Computer Science Colloquium

Toward a Final Generation of Linear Algebra Libraries

Paolo Bientinesi
The University of Texas at Austin

Friday, January 28, 2005 11:30 A.M.
Room 1302 Warren Weaver Hall
251 Mercer Street
New York, NY 10012-1185

Directions: http://cs.nyu.edu/csweb/Location/directions.html
Colloquium Information: http://cs.nyu.edu/csweb/Calendar/colloquium/index.html

Hosts:

Michael Overton overton@cs.nyu.edu, (212) 998-3121

Abstract

Over the decades there have always been projects that target "Next Generation Libraries" in various problem domains. High-performance libraries that target linear algebra operations are among the most prominent of these. A question becomes "At what point we will be able to generate a Final Generation Library?". The Formal Linear Algebra Methods Environment (FLAME) project at UT-Austin has demonstrated that classical theoretical results from computer science lead the way in answering that question.

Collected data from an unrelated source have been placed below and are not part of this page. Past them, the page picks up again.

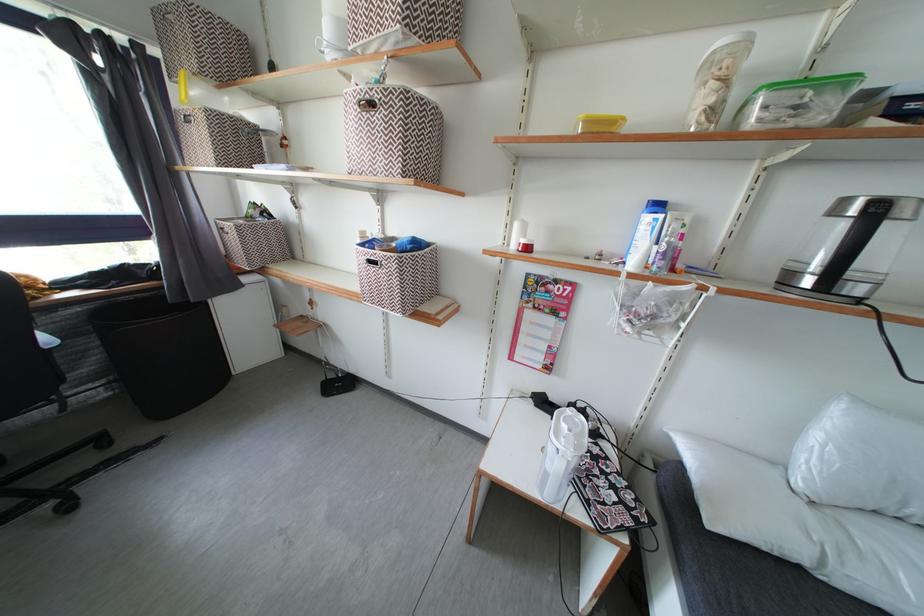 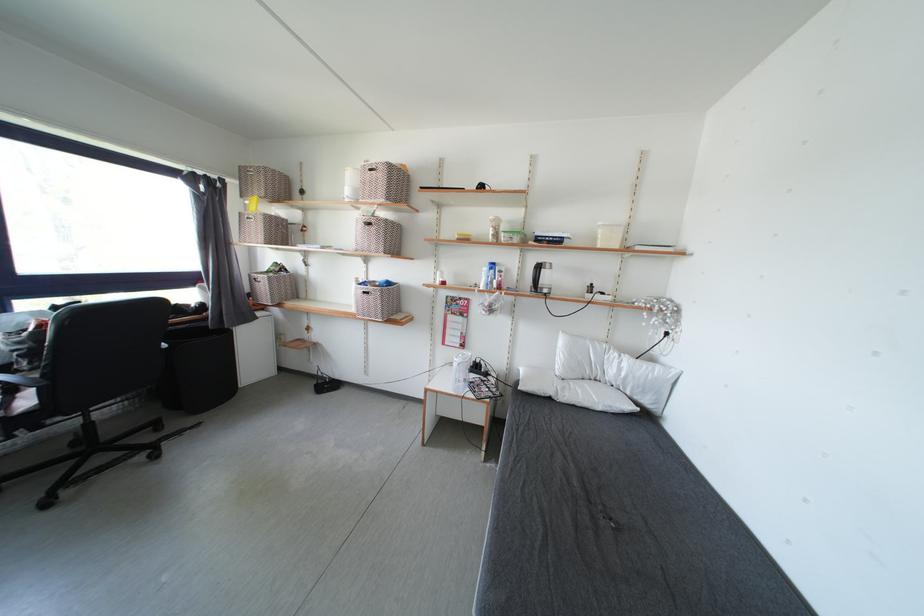 The point at (377,265) is marked in the first image. Where is the corresponding point in the second image?

(371, 297) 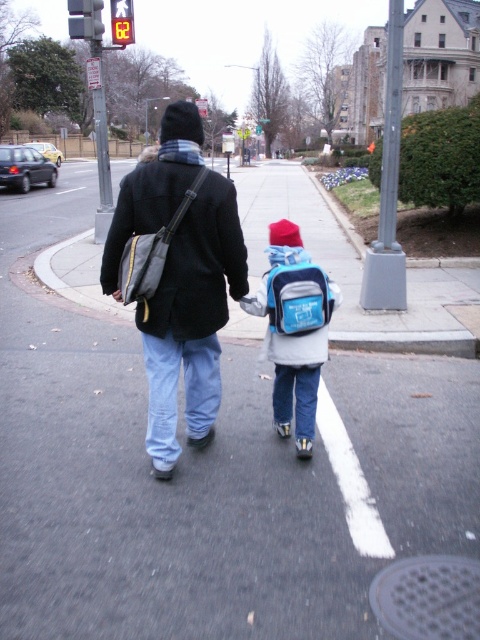 Which is behind, point (169, 266) or point (282, 340)?

Positioned behind is point (282, 340).

The image size is (480, 640). What do you see at coordinates (200, 268) in the screenshot?
I see `dark matte jacket at upper left` at bounding box center [200, 268].

Where is `dark matte jacket at upper left`? Image resolution: width=480 pixels, height=640 pixels. dark matte jacket at upper left is located at coordinates (200, 268).

You are a GUI agent. You are given a task and a screenshot of the screen. Output one action in this format:
    pyautogui.click(x=<x>, y=<y>)
    Task: Click on the dark matte jacket at upper left
    The height and width of the screenshot is (640, 480).
    Given the screenshot: What is the action you would take?
    pyautogui.click(x=200, y=268)

Is the position of dark matte jacket at upper left less distant than that of red plastic traffic light at upper left?

Yes, dark matte jacket at upper left is closer to the viewer.

Which is in front, point (172, 176) or point (117, 38)?

Point (172, 176) is more forward.

The height and width of the screenshot is (640, 480). What are the coordinates of `dark matte jacket at upper left` in the screenshot? It's located at (200, 268).

How much distance is there between blue fabric backpack at center and red plastic traffic light at upper left?

10.59 meters

Does blue fabric backpack at center have a greater width compared to red plastic traffic light at upper left?

Indeed, blue fabric backpack at center has a greater width compared to red plastic traffic light at upper left.

What do you see at coordinates (295, 328) in the screenshot?
I see `blue fabric backpack at center` at bounding box center [295, 328].

I want to click on blue fabric backpack at center, so click(295, 328). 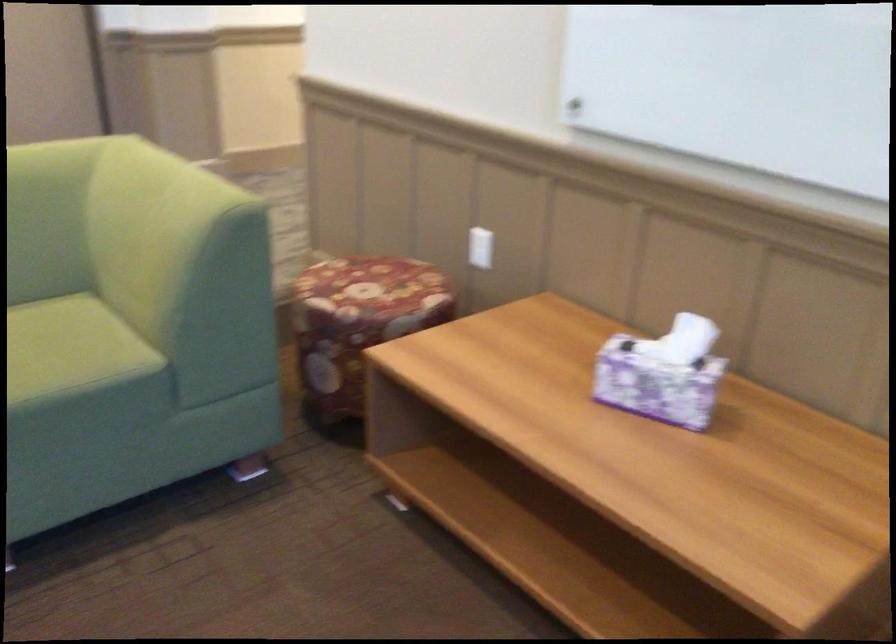 You are a GUI agent. You are given a task and a screenshot of the screen. Output one action in this format:
    pyautogui.click(x=<x>, y=<y>)
    Task: Click on the patterned footstool
    
    Given the screenshot: What is the action you would take?
    pyautogui.click(x=372, y=286) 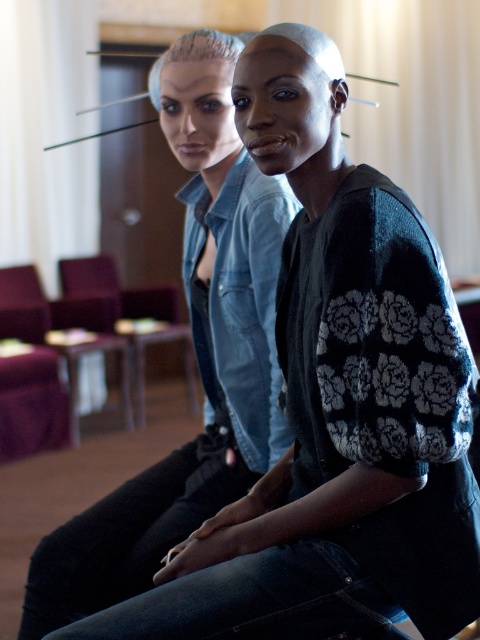 Question: Does denim jacket at center appear under purple fabric armchair at lower left?

Choices:
 (A) no
 (B) yes

Answer: (A)

Question: Estimate the real-world distances between objects in this image. Which object is farther from the purple fabric armchair at lower left?

Choices:
 (A) denim jacket at center
 (B) purple fabric armchair at center

Answer: (A)

Question: Estimate the real-world distances between objects in this image. Which object is farther from the denim jacket at center?

Choices:
 (A) purple fabric armchair at lower left
 (B) purple fabric armchair at center

Answer: (B)

Question: Observing the image, what is the correct spatial positioning of purple fabric armchair at center in reference to purple fabric armchair at lower left?

Choices:
 (A) right
 (B) left

Answer: (A)

Question: Which of the following is the farthest from the observer?

Choices:
 (A) purple fabric armchair at lower left
 (B) denim jacket at center

Answer: (A)

Question: Does denim jacket at center have a larger size compared to purple fabric armchair at center?

Choices:
 (A) no
 (B) yes

Answer: (A) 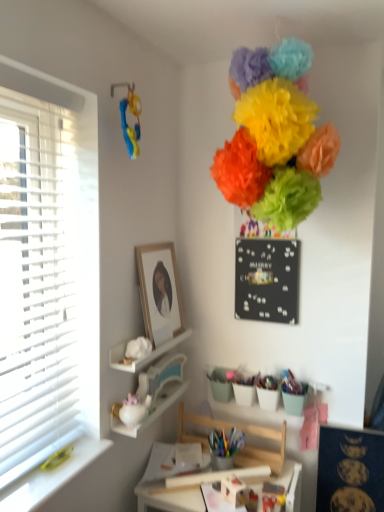 Question: Is wooden swivel chair at center situated inside white glossy teapot at lower left, marked as the 1th shelf in a bottom-to-top arrangement, or outside?

Choices:
 (A) outside
 (B) inside

Answer: (A)

Question: Looking at the image, does wooden swivel chair at center seem bigger or smaller compared to white glossy teapot at lower left, acting as the second shelf starting from the top?

Choices:
 (A) small
 (B) big

Answer: (B)

Question: Estimate the real-world distances between objects in this image. Which object is farther from the wooden framed portrait at upper center?

Choices:
 (A) wooden desk at center
 (B) white glossy teapot at lower left, acting as the second shelf starting from the top
 (C) dark blue matte bulletin board at upper right, which is counted as the 1th bulletin board, starting from the bottom
 (D) wooden swivel chair at center
 (E) black matte bulletin board at upper center, positioned as the 2th bulletin board in bottom-to-top order

Answer: (C)

Question: Estimate the real-world distances between objects in this image. Which object is closer to the white matte shelf at lower center, the 1th shelf in the top-to-bottom sequence?

Choices:
 (A) wooden framed portrait at upper center
 (B) matte paper pom-poms at upper center
 (C) wooden desk at center
 (D) wooden swivel chair at center
 (E) dark blue matte bulletin board at upper right, which appears as the second bulletin board when viewed from the left

Answer: (A) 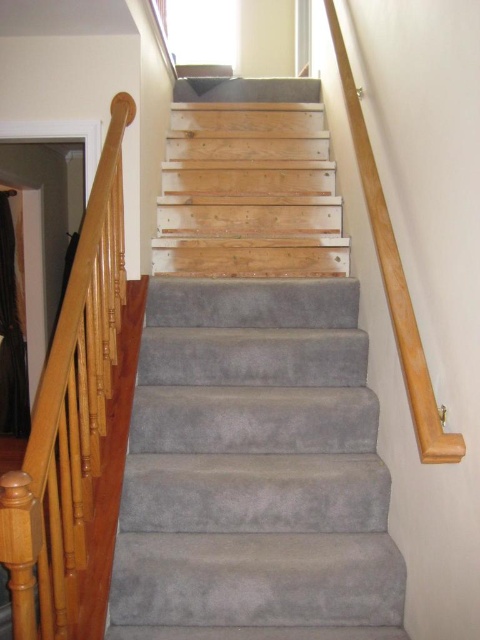 Image resolution: width=480 pixels, height=640 pixels. What do you see at coordinates (254, 470) in the screenshot?
I see `gray carpeted stairs at center` at bounding box center [254, 470].

Is point (182, 355) less distant than point (111, 452)?

No, it is behind (111, 452).

Between point (181, 432) and point (32, 436), which one is positioned behind?

Positioned behind is point (181, 432).

Where is `gray carpeted stairs at center`? The width and height of the screenshot is (480, 640). gray carpeted stairs at center is located at coordinates (254, 470). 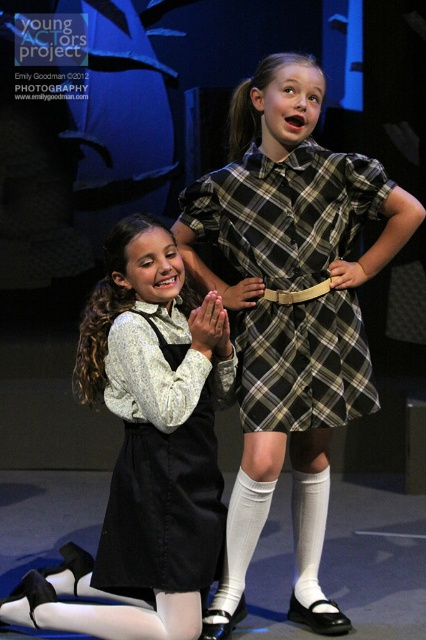 Which is below, plaid fabric dress at center or black cotton dress at lower left?

black cotton dress at lower left is below.

Is point (356, 202) positioned before point (213, 492)?

No, it is not.

Which is behind, point (273, 336) or point (221, 556)?

Point (221, 556)

Identify the location of plaid fabric dress at center. The image size is (426, 640). (285, 211).

You are a GUI agent. You are given a task and a screenshot of the screen. Output one action in this format:
    pyautogui.click(x=<x>, y=<y>)
    Task: Click on the matte black dress at center
    
    Given the screenshot: What is the action you would take?
    pyautogui.click(x=147, y=445)

Between point (158, 364) and point (144, 529), which one is positioned behind?

Positioned behind is point (144, 529).

Which is in front, point (121, 500) or point (169, 512)?

Positioned in front is point (169, 512).

Image resolution: width=426 pixels, height=640 pixels. I want to click on matte black dress at center, so click(147, 445).

Which of these two, matte black dress at center or plaid fabric dress at center, stands taller?

matte black dress at center is taller.

Which of these two, matte black dress at center or plaid fabric dress at center, stands shorter?

Standing shorter between the two is plaid fabric dress at center.

Which is behind, point (187, 460) or point (273, 364)?

The point (273, 364) is behind.

Identify the location of matte black dress at center. (147, 445). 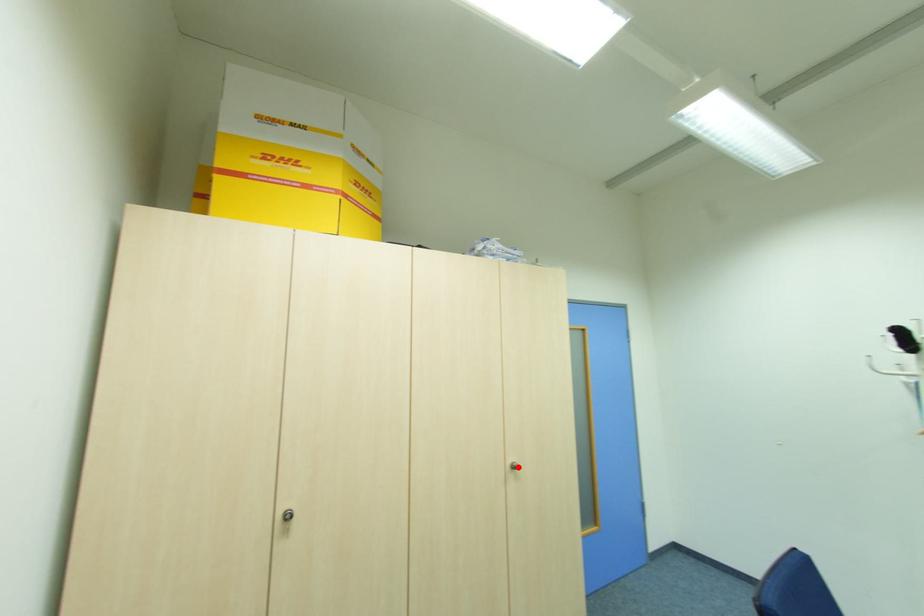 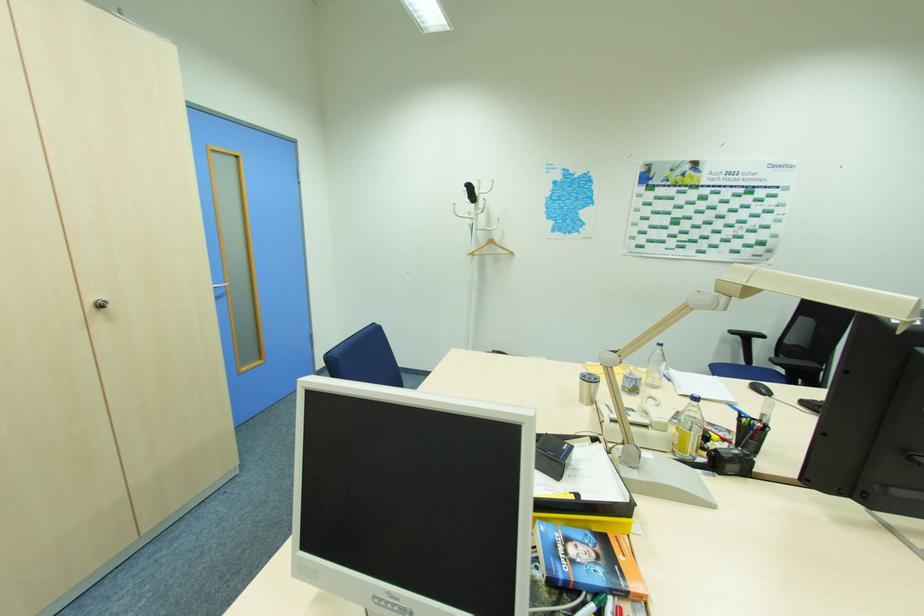 The point at the highlighted location is marked in the first image. Where is the corresponding point in the second image?

(103, 306) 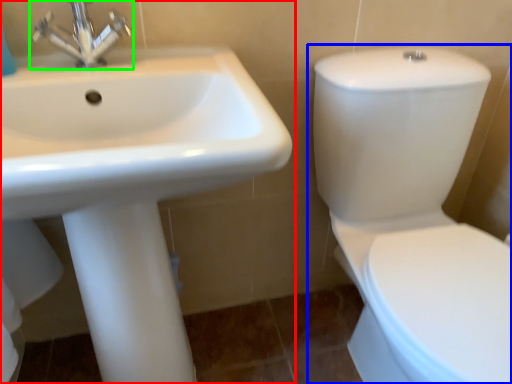 Question: Based on their relative distances, which object is nearer to sink (highlighted by a red box)? Choose from toilet (highlighted by a blue box) and tap (highlighted by a green box).

Choices:
 (A) toilet
 (B) tap

Answer: (B)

What we have discovered is that the algorithms, which are inherently loop-based in this area, can be systematically derived from the mathematical specification of the linear algebra operation. Key is the discovery of how to systematically identify loop-invariants, from which then the loop can be derived to be correct. This advance enables us to derive families of algorithms so that the best (e.g., fastest or most stable) algorithm for a situation can be chosen. By defining APIs so that the code closely resembles the format of the algorithm, the correctness of the code can be asserted. It appears that the methodology can be extended to also systematically derive stability analyses for algorithms within the family, as well as performance analyses. Interestingly, the methodology is sufficiently systematic that it can be automated. Our vision is that someday a user will be able to go to a webpage, specify a linear algebra operation mathematically, describe details of a target architecture/language, and receive a library that is automatically generated -- even if no known algorithm for that operation yet exists in code. In this talk we will overview our preliminary results that show that this vision is within reach.